It Takes Two to Tango – Transformation & Innovation
Monday, April 9, 2012 There are two really big things that all enterprises have to do to succeed today – continuously Innovate and Transform. Like good dance partners, transformation and innovation need each other, in fact they each make the other possible.
A company cannot truly transform without innovating a new business model and the transformation of a company, done well, sets off a surge of innovations throughout the enterprise.
When Howard Schultz returned as CEO of Starbucks he knew he had to transform the entire business model and culture (the way we do things around here) to pull it out of a vicious downward cycle. He fundamentally changed the business from a ubiquitous coffee chain focused on the velocity of sales to a global lifestyle company that reignited the passion for quality and the commitment to human connection. To do that he had to help the company open up innovations in sourcing, social media, technology, customer service and product development (to name a few). As the company moved to transform its business model and culture, a surge of innovations began to spring up, for example:
- MyStarbucksIdea.com – a social media platform/online community that empowers customers to create, vote and discuss ideas for improving the Starbucks experience. Nearly 75,000 ideas were submitted in less than six months after its launch.
- VIA Instant Coffee – a product innovation that ‘reinvented a commodity’ and expanded the company’s reputation for being the coffee authority in a new, untapped market
Starbucks is now in a virtuous cycle of continuous transformation and innovation. If you look at companies that are winning in their field you will see this same virtuous cycle. We could bring up the particulars of Apple as another great example but you already know the Apple story.
Now it is important to note that the Transformation & Innovation dance is best set to music of Depth & Duration.
Depth:
There are three levels of depth for both transformation and innovation.

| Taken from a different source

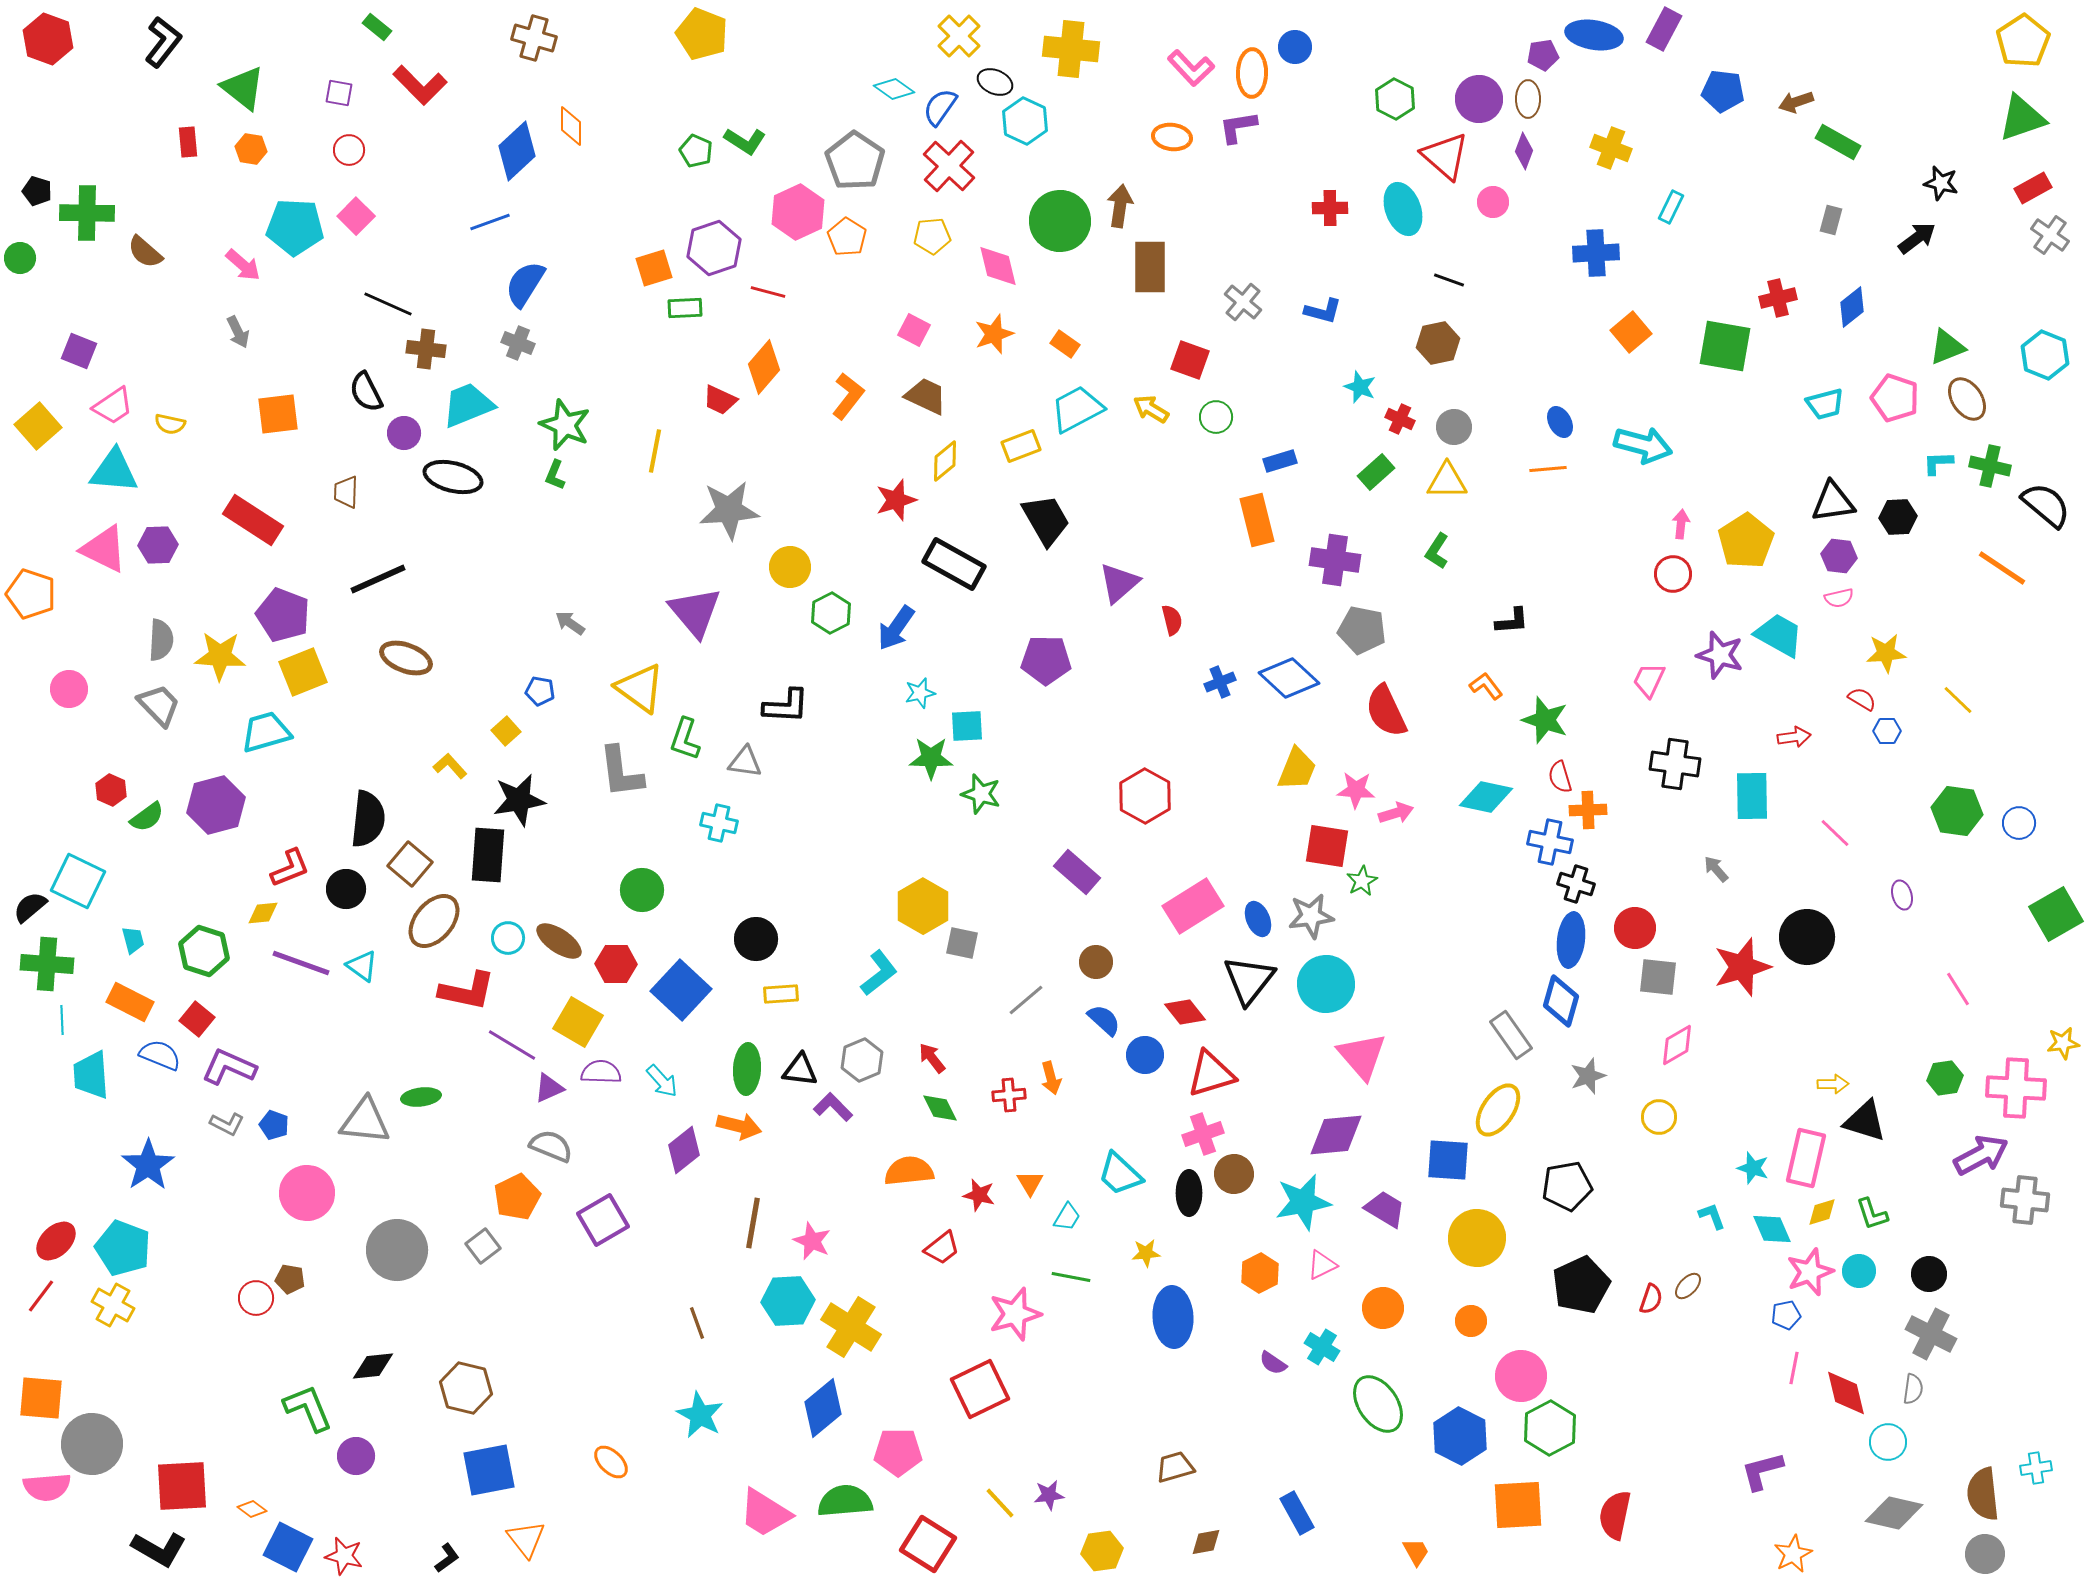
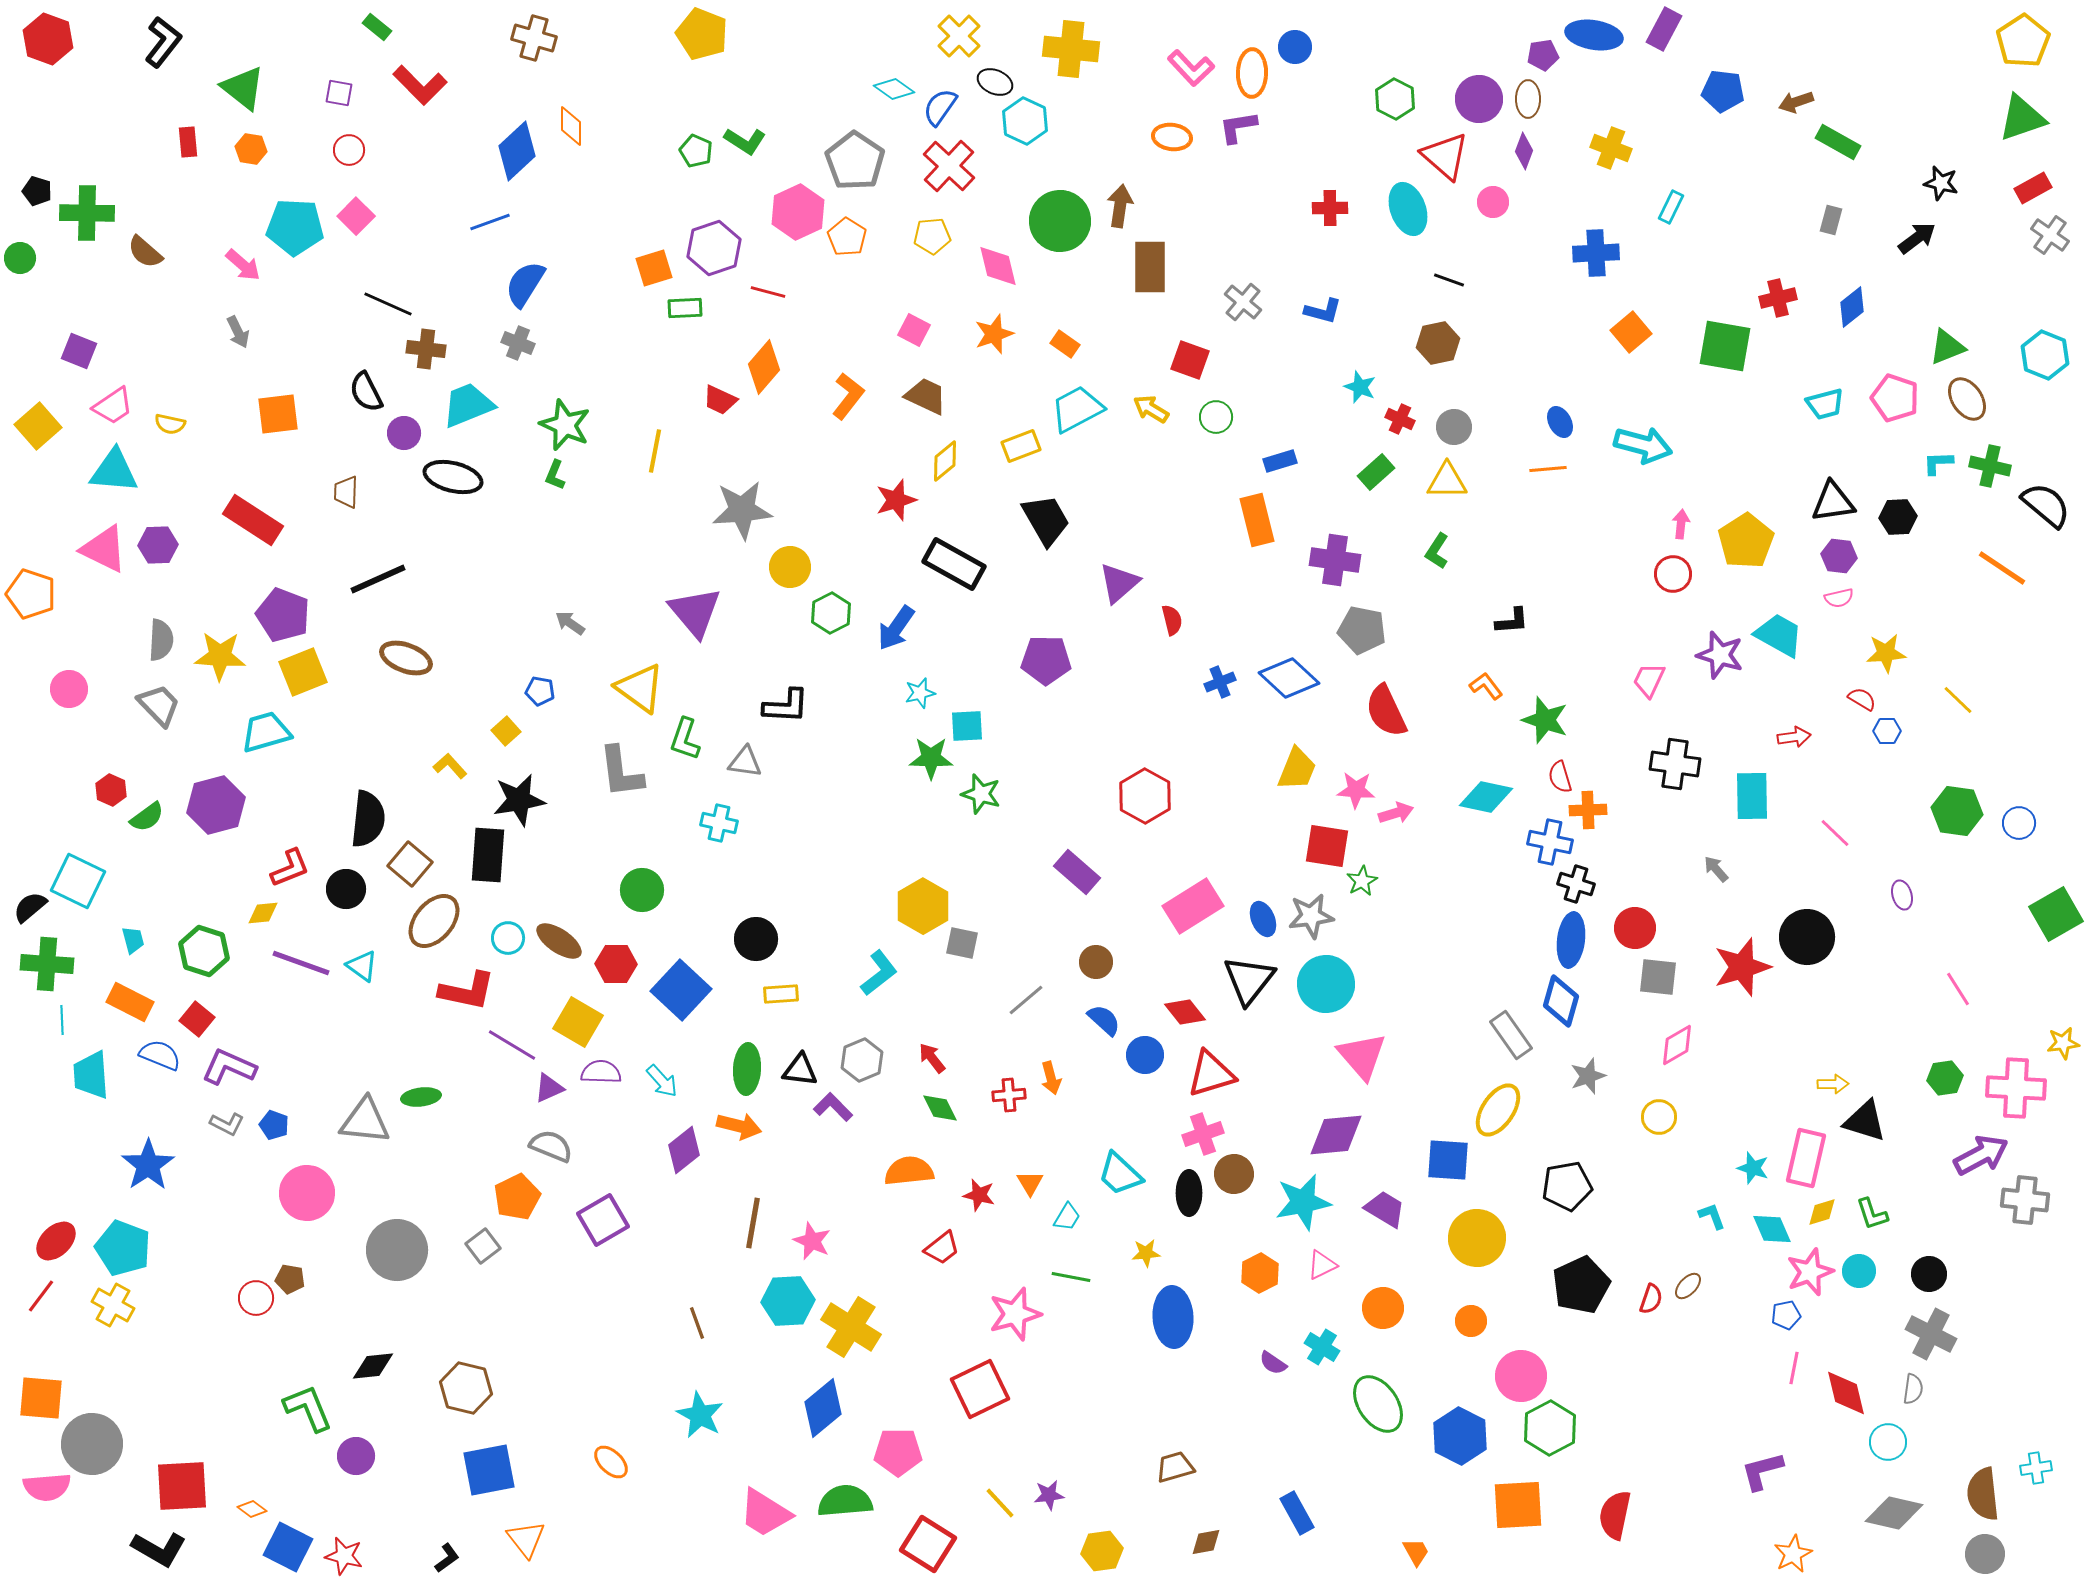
cyan ellipse at (1403, 209): moved 5 px right
gray star at (729, 510): moved 13 px right
blue ellipse at (1258, 919): moved 5 px right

There is “Surface Presentation” – looking better, branding differently, telling a better story. Going deeper, there is “Basic Performance” – improving the way you are organized and executing or improving the basic performance of what you offer, i.e., a fundamentally better technology. Finally there is “Deep Transformation” – making a ‘whole system’ change “of” the enterprise (not just a program change “in” the organization), and a game changing total redesign of the customer experience (think of the integrated iPod, iPhone, iPad system that turned multiple industries on their heads).
The Depth Challenge – Don’t settle for “surface change” or even “performance improvement,” go for “deep transformation” in both changing the enterprise and creating innovations you bring to the market. This means you have to go for it. As they say, you can’t cross a chasm in two leaps.
Duration:
You can make a lot of positive changes quickly but true transformation and innovation requires staying with it for the long haul. With transformation, there is an initial break-thru period that sets the new direction in motion. But to truly manifest the full power of the transformation there must be a commitment to continuous transformations. And if there is not a rippling effect throughout all aspects of the enterprise for long periods of time, it is unlikely the break-thru transformation will take hold. The gravitational pull of the status quo has defeated many enterprise break-thru plans that failed to make a complete change “of” the enterprise.
This same long-term view thinking holds true for innovation. One trick pony innovations may make a brief splash but the real innovation, that changes the game in your favor, depends on building a long-term series of disruptive innovations, innovations that redefine the marketplace (again… iPod, iPhone, iPad). There is an axiom in Silicon Valley that says: “the faster you have to go to market with new innovations, the further out you have to think”.
“Leaders of the future will be ones who know the dance of Transformation & Innovation and can teach it to all of their people.”